Corsi Daniel J, Finlay Jocelyn E, Subramanian S V
Population Health Research Institute, McMaster University and Hamilton Health Sciences, Canada.
Soc Sci Med. 2012 Jul;75(2):311-22. doi: 10.1016/j.socscimed.2012.02.014. Epub 2012 Apr 10.
The extent to which body mass index (BMI) varies between small areas or neighborhoods in low- to middle-income countries (LMICs) remains unknown. Further, whether such variation is reflective of characteristics of individuals living in these neighborhoods is also not clear. We estimated the extent to which there is variation in BMI is attributable to neighborhoods in 57 LMICs. The data were from non-pregnant women of reproductive age (20-49 y) participating in Demographic and Health Surveys conducted in 57 countries between 1994 and 2008. Body mass index (BMI, weight [in kg] divided by height squared [in m(2)]) was used to assess weight status. Height and weight were measured objectively by trained field investigators. Age, household wealth, education were included as individual covariates and place of residence (urban or rural) as a neighborhood-level covariate. We conducted a multilevel analysis of 451,321 women (aged 20-49 y) from 32,814 neighborhoods and 57 countries. We used linear and multinomial models to partition the variation in BMI (in kg/m(2)), underweight (BMI <18.5 kg/m(2)) and overweight (BMI ≥25.0 kg/m(2)) at the level of neighborhoods and countries. We also explored the heterogeneity in neighborhood variation by socioeconomic status (SES). Of the total variation in BMI 17.6% was attributable to countries (Standard Deviation [SD] 2.0, 95% credible interval [CI] 1.7, 2.4) and 10.6% (SD 1.56, 95% CI 1.54, 1.58) was attributable to neighborhoods in age-adjusted models. Adjusting for individual- and neighborhood-level covariates reduced the SD attributable to countries and neighborhoods to 1.9, and 1.17, respectively. Between-country variation was 13.4% (SD 0.75, 95% CI 0.62-0.90) for underweight and 18.9% (SD 0.92, 95% CI 0.76-1.10) for overweight, and between-neighborhood variation was 7.7% (SD 0.57, 95% CI 0.55-0.58) for underweight and 7.1% (SD 0.56, 95% CI 0.55-0.58) for overweight in the fully-adjusted multinomial model. In country-specific models, the neighborhood variation in BMI ranged from 0.4 SD in Central African Republic to 2.7 SD in Sierra Leone in fully-adjusted models. Our results demonstrate a considerable range in neighborhood variation in BMI. In countries with greater neighborhood variation it is possible that BMI is being influenced by local conditions more than others with lesser neighborhood variation.
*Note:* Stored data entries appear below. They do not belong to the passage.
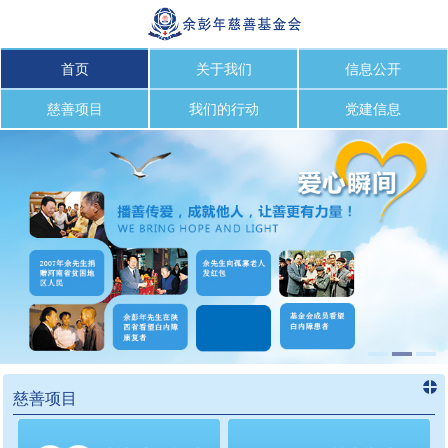
首页
关于我们
信息公开
慈善项目
我们的行动
党建信息
慈善项目
进入
慈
在低收入和中等收入国家(LMICs),小区域或社区之间的体重指数(BMI)差异程度仍不明确。此外,这种差异是否反映了生活在这些社区的个体特征也不清楚。我们估计了57个低收入和中等收入国家中,BMI差异可归因于社区的程度。数据来自1994年至2008年期间在57个国家参与人口与健康调查的育龄非孕妇(20 - 49岁)。体重指数(BMI,体重[千克]除以身高平方[米²])用于评估体重状况。身高和体重由训练有素的现场调查人员客观测量。年龄、家庭财富、教育程度作为个体协变量,居住地(城市或农村)作为社区层面的协变量。我们对来自57个国家32,814个社区的451,321名女性(20 - 49岁)进行了多层次分析。我们使用线性和多项模型在社区和国家层面划分BMI(千克/米²)、体重过轻(BMI <18.5千克/米²)和超重(BMI≥25.0千克/米²)的差异。我们还按社会经济地位(SES)探讨了社区差异的异质性。在年龄调整模型中,BMI总差异的17.6%可归因于国家(标准差[SD] 2.0,95%可信区间[CI] 1.7, 2.4),10.6%(SD 1.56,95% CI 1.54, 1.58)可归因于社区。调整个体和社区层面的协变量后,可归因于国家和社区的标准差分别降至1.9和1.17。在完全调整的多项模型中,体重过轻的国家间差异为13.4%(SD 0.75,95% CI 0.62 - 0.90),超重为18.9%(SD (此处原文有误,应为0.92,95% CI 0.76 - 1.10));体重过轻的社区间差异为7.7%(SD 0.57,95% CI 0.55 - 0.58),超重为7.1%(SD 0.56,95% CI 0.55 - 0.58)。在特定国家模型中,完全调整模型中BMI的社区差异范围从中非共和国的0.4 SD到塞拉利昂的2.7 SD。我们的结果表明BMI的社区差异范围相当大。在社区差异较大的国家,BMI受当地条件的影响可能比社区差异较小的国家更大。